(Collected data)
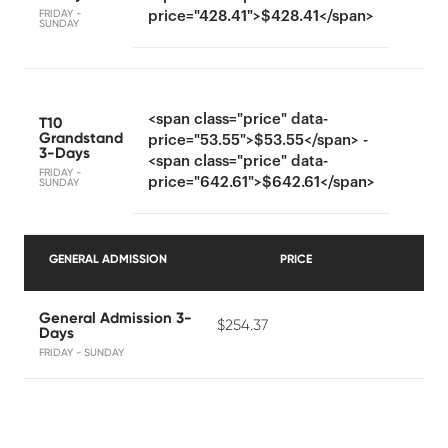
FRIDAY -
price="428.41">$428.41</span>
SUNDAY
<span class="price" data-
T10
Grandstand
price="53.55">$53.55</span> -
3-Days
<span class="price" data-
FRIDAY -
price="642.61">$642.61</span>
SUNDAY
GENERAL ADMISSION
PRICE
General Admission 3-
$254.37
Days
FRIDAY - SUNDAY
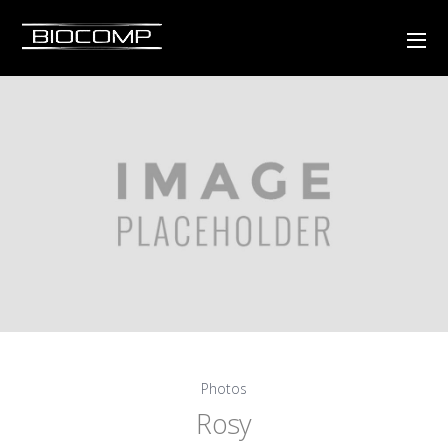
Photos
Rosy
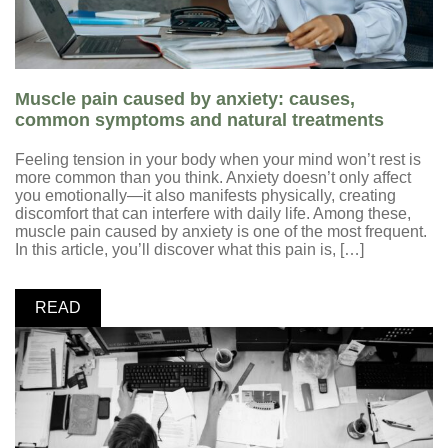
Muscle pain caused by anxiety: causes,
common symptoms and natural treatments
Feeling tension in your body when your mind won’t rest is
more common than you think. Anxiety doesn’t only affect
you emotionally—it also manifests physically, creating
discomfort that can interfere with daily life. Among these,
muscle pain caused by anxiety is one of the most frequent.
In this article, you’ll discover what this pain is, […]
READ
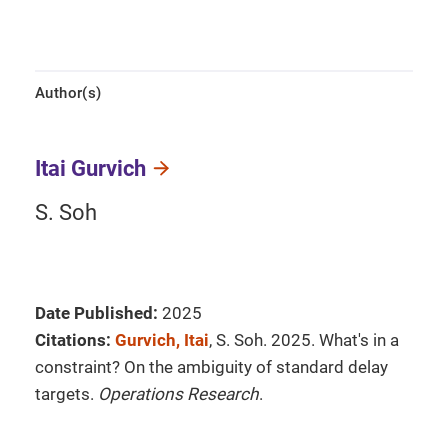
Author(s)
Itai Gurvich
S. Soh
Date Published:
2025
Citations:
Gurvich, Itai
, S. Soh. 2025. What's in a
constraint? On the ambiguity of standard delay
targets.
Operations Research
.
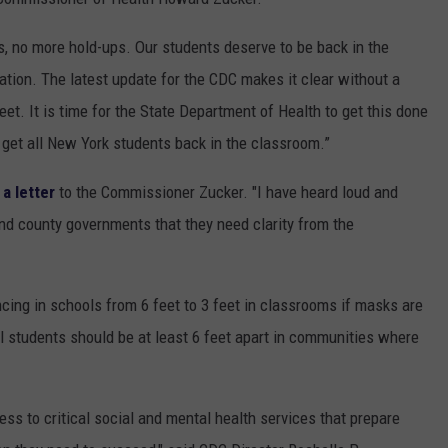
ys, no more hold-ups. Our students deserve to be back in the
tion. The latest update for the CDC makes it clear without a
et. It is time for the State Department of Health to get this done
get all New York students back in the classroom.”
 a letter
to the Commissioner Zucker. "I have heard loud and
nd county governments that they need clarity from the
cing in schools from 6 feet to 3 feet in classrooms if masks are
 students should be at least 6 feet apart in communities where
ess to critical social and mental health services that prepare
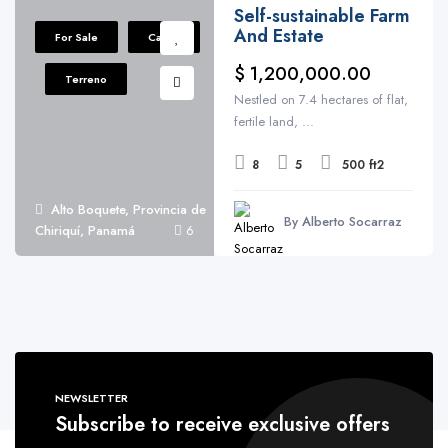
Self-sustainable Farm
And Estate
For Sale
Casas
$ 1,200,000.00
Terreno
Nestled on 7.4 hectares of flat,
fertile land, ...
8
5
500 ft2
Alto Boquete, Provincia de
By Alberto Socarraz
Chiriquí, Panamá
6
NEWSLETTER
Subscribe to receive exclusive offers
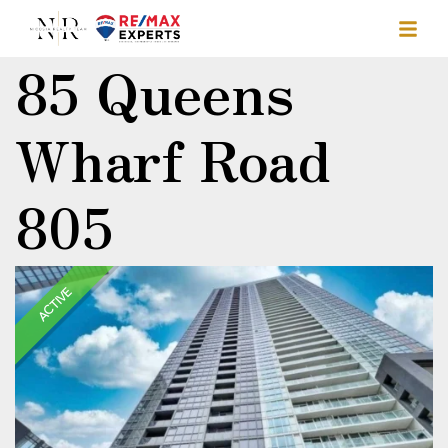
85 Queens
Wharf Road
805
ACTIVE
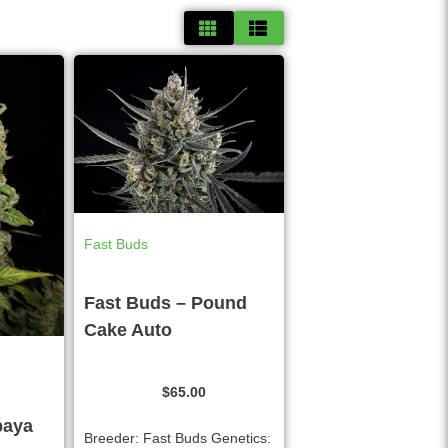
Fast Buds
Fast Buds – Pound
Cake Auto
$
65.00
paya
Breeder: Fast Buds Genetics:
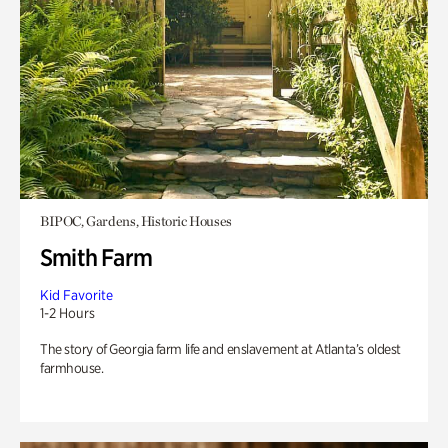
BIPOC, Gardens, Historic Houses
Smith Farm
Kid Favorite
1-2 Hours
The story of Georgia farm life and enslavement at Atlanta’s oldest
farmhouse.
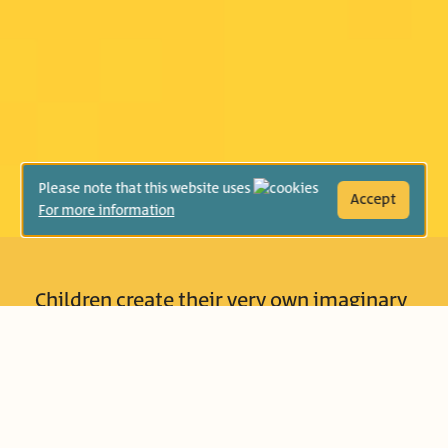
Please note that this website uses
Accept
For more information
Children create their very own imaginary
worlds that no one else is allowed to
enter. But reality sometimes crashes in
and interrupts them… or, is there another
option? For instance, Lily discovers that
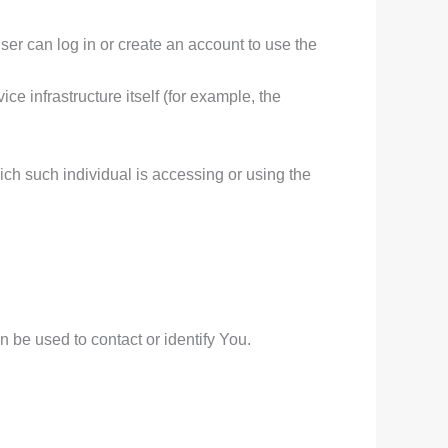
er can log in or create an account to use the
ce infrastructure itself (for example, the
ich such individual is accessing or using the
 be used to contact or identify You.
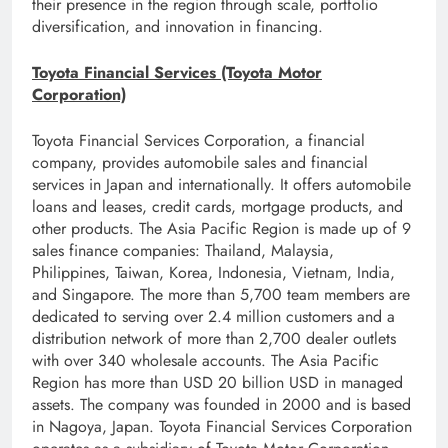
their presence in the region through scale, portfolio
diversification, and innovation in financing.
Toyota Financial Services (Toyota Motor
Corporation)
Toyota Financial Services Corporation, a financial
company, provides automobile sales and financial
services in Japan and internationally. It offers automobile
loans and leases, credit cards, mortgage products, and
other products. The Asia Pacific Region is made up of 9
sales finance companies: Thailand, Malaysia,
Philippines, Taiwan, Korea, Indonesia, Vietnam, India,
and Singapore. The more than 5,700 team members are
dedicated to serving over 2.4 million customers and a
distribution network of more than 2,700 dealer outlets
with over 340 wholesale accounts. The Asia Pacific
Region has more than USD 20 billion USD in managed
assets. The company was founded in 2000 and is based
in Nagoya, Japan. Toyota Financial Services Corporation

# [What needs to be done]
Only the words belong in your copy: restate the data above exactly and leave the images out.

# [Answer below]
FRIDAY -
price="428.41">$428.41</span>
SUNDAY
<span class="price" data-
T10
Grandstand
price="53.55">$53.55</span> -
3-Days
<span class="price" data-
FRIDAY -
price="642.61">$642.61</span>
SUNDAY
GENERAL ADMISSION
PRICE
General Admission 3-
$254.37
Days
FRIDAY - SUNDAY
Photos
Rosy
Muscle pain caused by anxiety: causes,
common symptoms and natural treatments
Feeling tension in your body when your mind won’t rest is
more common than you think. Anxiety doesn’t only affect
you emotionally—it also manifests physically, creating
discomfort that can interfere with daily life. Among these,
muscle pain caused by anxiety is one of the most frequent.
In this article, you’ll discover what this pain is, […]
READ
Author(s)
Itai Gurvich
S. Soh
Date Published:
2025
Citations:
Gurvich, Itai
, S. Soh. 2025. What's in a
constraint? On the ambiguity of standard delay
targets.
Operations Research
.
ys, no more hold-ups. Our students deserve to be back in the
tion. The latest update for the CDC makes it clear without a
et. It is time for the State Department of Health to get this done
get all New York students back in the classroom.”
 a letter
to the Commissioner Zucker. "I have heard loud and
nd county governments that they need clarity from the
cing in schools from 6 feet to 3 feet in classrooms if masks are
 students should be at least 6 feet apart in communities where
ess to critical social and mental health services that prepare
Self-sustainable Farm
And Estate
For Sale
Casas
$ 1,200,000.00
Terreno
Nestled on 7.4 hectares of flat,
fertile land, ...
8
5
500 ft2
Alto Boquete, Provincia de
By Alberto Socarraz
Chiriquí, Panamá
6
NEWSLETTER
Subscribe to receive exclusive offers
85 Queens
Wharf Road
805
ACTIVE
Fast Buds
Fast Buds – Pound
Cake Auto
$
65.00
paya
Breeder: Fast Buds Genetics:
BIPOC, Gardens, Historic Houses
Smith Farm
Kid Favorite
1-2 Hours
The story of Georgia farm life and enslavement at Atlanta’s oldest
farmhouse.
Please note that this website uses
Accept
For more information
Children create their very own imaginary
worlds that no one else is allowed to
enter. But reality sometimes crashes in
and interrupts them… or, is there another
option? For instance, Lily discovers that
er can log in or create an account to use the
ce infrastructure itself (for example, the
ich such individual is accessing or using the
 be used to contact or identify You.
their presence in the region through scale, portfolio
diversification, and innovation in financing.
Toyota Financial Services (Toyota Motor
Corporation)
Toyota Financial Services Corporation, a financial
company, provides automobile sales and financial
services in Japan and internationally. It offers automobile
loans and leases, credit cards, mortgage products, and
other products. The Asia Pacific Region is made up of 9
sales finance companies: Thailand, Malaysia,
Philippines, Taiwan, Korea, Indonesia, Vietnam, India,
and Singapore. The more than 5,700 team members are
dedicated to serving over 2.4 million customers and a
distribution network of more than 2,700 dealer outlets
with over 340 wholesale accounts. The Asia Pacific
Region has more than USD 20 billion USD in managed
assets. The company was founded in 2000 and is based
in Nagoya, Japan. Toyota Financial Services Corporation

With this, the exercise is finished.